The Hard Truth About Casualties and Moral Contrast
This was the most difficult pillar of my old worldview to dismantle. The reports of 71 non-combatant deaths at Evin Prison were horrifying, and my heart still aches for any innocent life lost. I had used this fact to dismiss all of Israel's claims. But as I dug deeper, a more complex and disturbing picture emerged. Israel’s target list was not random. It included Hossein Salami, the head of the IRGC; Amir Ali Hajizadeh, the commander who personally oversaw the missile attacks on Israeli civilians; and the key nuclear infrastructure at Natanz and Isfahan. These were not ‘innocent civilians’; they were the architects of a genocidal agenda.
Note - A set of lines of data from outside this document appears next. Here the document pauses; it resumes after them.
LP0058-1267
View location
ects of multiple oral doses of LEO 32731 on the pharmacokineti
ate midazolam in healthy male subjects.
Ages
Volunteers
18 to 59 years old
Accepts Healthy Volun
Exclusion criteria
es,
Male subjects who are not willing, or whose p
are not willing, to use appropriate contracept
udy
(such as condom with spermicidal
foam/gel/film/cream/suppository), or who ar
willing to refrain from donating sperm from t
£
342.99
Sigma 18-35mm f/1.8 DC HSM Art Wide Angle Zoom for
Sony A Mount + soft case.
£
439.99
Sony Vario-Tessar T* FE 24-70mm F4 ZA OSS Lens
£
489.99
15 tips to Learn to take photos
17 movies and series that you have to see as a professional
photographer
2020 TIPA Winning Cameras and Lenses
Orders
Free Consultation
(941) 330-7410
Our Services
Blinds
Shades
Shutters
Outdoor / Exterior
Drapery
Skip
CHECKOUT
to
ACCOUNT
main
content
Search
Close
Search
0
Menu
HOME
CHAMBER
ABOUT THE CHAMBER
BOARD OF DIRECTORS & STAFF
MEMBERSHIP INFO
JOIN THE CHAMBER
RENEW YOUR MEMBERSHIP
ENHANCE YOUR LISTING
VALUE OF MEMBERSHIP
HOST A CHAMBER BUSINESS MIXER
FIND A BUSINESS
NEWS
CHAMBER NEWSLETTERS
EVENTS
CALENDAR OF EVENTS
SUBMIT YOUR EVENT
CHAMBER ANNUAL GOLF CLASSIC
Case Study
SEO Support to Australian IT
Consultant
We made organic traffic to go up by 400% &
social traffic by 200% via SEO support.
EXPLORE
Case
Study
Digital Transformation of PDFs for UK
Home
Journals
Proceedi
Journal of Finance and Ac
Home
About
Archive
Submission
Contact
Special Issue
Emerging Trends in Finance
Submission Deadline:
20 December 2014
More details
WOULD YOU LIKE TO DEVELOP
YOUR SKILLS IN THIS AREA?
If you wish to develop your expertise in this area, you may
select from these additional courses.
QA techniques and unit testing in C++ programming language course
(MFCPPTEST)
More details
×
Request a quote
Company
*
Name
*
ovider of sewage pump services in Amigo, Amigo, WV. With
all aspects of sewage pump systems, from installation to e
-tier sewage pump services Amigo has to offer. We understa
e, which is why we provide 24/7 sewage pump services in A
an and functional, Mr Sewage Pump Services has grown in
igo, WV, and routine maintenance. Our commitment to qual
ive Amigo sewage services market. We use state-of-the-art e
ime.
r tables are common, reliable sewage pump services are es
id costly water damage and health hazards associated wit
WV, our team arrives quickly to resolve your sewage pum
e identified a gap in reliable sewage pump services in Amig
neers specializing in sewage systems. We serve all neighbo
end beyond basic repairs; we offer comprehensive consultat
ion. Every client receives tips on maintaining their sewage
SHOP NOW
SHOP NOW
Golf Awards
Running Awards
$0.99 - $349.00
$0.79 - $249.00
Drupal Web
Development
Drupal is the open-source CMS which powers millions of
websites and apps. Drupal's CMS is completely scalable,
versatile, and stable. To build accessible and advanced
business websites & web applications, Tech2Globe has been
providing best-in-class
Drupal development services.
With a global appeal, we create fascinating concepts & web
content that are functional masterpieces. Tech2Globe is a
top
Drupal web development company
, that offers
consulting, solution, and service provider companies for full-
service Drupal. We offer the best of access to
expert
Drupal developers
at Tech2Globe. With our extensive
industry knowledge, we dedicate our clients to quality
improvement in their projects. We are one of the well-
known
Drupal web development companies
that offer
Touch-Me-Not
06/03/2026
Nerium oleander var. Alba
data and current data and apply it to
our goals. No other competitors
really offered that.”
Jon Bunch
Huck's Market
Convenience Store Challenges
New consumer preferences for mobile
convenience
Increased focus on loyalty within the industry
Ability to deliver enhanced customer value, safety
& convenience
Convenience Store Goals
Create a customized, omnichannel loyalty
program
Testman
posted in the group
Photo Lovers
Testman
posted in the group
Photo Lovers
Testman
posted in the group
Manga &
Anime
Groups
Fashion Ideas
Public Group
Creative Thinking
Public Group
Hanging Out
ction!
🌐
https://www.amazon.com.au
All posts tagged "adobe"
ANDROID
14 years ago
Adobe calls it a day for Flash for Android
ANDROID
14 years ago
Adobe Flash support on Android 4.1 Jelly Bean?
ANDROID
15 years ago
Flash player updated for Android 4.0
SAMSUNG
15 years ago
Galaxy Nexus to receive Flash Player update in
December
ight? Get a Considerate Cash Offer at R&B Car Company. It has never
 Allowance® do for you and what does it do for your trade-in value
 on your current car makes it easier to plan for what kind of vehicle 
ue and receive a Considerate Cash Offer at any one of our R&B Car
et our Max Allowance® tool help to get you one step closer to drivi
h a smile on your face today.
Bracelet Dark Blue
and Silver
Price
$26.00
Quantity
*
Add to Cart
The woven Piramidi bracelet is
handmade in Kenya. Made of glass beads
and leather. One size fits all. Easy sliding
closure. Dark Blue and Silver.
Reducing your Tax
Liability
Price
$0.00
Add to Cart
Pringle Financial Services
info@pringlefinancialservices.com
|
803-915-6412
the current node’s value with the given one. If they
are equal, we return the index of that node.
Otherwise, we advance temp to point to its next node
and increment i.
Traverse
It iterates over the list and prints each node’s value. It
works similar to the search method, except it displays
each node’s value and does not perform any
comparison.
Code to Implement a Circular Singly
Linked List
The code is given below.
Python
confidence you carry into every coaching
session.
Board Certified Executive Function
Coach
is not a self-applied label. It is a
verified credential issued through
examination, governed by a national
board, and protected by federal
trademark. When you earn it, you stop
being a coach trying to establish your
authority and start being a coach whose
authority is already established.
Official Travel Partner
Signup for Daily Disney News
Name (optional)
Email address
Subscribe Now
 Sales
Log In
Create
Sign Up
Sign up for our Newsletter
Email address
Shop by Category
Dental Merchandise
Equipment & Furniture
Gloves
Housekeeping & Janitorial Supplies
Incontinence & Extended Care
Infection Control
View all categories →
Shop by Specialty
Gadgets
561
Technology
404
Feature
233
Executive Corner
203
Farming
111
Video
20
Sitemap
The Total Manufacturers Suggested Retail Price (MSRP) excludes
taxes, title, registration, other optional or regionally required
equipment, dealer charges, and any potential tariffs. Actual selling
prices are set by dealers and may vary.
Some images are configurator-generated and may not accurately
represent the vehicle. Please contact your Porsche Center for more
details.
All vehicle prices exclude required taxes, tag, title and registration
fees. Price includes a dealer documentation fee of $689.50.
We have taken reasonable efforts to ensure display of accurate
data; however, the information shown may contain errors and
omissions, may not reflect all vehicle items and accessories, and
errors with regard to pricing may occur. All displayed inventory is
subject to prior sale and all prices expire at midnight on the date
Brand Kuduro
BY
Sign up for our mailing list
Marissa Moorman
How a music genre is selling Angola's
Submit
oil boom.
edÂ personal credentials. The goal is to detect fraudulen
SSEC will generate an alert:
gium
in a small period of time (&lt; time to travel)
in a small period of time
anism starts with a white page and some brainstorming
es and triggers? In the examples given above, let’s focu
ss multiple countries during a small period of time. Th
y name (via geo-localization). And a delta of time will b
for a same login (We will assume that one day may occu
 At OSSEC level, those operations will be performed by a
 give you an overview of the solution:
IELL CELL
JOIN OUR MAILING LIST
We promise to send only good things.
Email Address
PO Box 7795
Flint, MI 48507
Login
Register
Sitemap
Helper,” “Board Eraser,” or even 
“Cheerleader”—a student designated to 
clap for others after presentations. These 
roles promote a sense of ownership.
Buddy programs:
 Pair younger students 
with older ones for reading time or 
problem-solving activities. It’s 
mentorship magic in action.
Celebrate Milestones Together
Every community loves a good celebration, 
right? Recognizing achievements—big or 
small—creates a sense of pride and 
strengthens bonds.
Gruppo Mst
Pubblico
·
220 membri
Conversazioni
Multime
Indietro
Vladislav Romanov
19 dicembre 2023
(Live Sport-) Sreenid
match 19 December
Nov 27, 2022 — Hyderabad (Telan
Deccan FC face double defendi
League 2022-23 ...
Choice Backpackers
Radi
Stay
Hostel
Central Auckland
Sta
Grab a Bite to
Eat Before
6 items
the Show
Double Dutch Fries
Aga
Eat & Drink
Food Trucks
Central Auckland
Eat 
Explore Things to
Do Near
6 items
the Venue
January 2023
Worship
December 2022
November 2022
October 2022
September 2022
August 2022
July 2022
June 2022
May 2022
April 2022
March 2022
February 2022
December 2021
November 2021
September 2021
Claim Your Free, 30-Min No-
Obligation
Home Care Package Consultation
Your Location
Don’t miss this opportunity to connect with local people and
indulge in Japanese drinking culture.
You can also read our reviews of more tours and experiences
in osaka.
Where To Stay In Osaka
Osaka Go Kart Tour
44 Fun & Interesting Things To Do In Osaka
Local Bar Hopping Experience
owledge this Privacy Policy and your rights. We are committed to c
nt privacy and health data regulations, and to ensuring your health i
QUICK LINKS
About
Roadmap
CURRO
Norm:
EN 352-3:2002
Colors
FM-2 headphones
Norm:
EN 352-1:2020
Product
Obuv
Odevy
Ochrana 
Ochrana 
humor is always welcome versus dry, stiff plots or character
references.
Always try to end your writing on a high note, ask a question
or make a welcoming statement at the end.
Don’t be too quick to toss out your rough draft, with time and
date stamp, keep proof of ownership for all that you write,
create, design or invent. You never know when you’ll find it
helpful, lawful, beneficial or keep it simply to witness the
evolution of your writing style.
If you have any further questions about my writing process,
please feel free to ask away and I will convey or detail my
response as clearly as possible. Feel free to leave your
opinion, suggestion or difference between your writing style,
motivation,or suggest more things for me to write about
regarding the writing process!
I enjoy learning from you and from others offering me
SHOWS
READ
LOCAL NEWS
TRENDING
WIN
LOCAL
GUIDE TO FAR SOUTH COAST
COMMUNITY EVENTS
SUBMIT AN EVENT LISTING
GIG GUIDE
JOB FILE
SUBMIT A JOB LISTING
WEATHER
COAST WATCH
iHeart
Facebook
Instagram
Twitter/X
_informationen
The awful truth is that the Iranian regime—like its proxy Hamas—commits a double war crime: it targets civilians while simultaneously using its own people as human shields by embedding its military command and control within civilian infrastructure. The tragic death of a non-combatant near a legitimate military target is the direct, foreseeable, and legally culpable consequence of a choice made by Tehran, not Tel Aviv.
Suddenly, the stark moral contrast Israel spoke of became painfully clear. In the 48 hours of open conflict, Israel targeted the regime’s war-making capabilities. In response, Iran launched over 200 ballistic missiles not at IDF headquarters, but into the densely populated civilian centers of Tel Aviv and Ramat Gan. Their targets were apartment buildings. They murdered a 74-year-old grandmother, Eti Cohen Engel, in her home. One side attacks terrorists and their infrastructure; the other side attacks grandmothers in their living rooms. To pretend these are morally equivalent is a failure of a catastrophic scale.
A Different Kind of ‘Wag the Dog’
I was fully convinced that the timing of this war was a political maneuver for Prime Minister Netanyahu. It fit so perfectly. But the IAEA’s “point of no return” provided a different, non-political, existential timeline. And the details of the operation itself countered the narrative of recklessness. The sophisticated deception operation—the leaked calls, the fake diplomatic trips—wasn’t about political theater. It was a masterclass in strategic planning designed to achieve total surprise. Why? To paralyze Iran’s ability to retaliate effectively, thereby preventing a wider, all-out regional war. The evidence is in the numbers: Iran had planned to launch 1,000 missiles. Because of the damage inflicted by the Israeli strike, it only managed to fire 200. The operation didn’t cause the missile attack; it blunted it by 80%.
This wasn’t a reckless gamble to save a political career. It was a calculated, high-risk act to prevent a nuclear nightmare. It was an operation to restore deterrence and create stability, not to sow chaos for domestic gain.
A world without the Iranian regime’s nuclear ambitions is a better world. It’s a world where the oppressed Iranian people, the regime’s first and primary victims, have a glimmer of hope for freedom. It’s a world where global terror is starved of its central banker. Israel acted not just to protect its own families, but to protect the entire world from a nuclear-armed death cult that explicitly promises annihilation to all who don’t submit.
I haven’t arrived at a place of comfort. This new understanding is heavy. It is complex and fraught with tragedy. But it is grounded in a sequence of facts I can no longer ignore. My journey from certainty to confusion, and finally to this difficult clarity, has taught me one thing: the easy, satisfying narratives are often the most dangerous. I invite you not to simply adopt my new view, but to do what I was once so unwilling to do: question your own.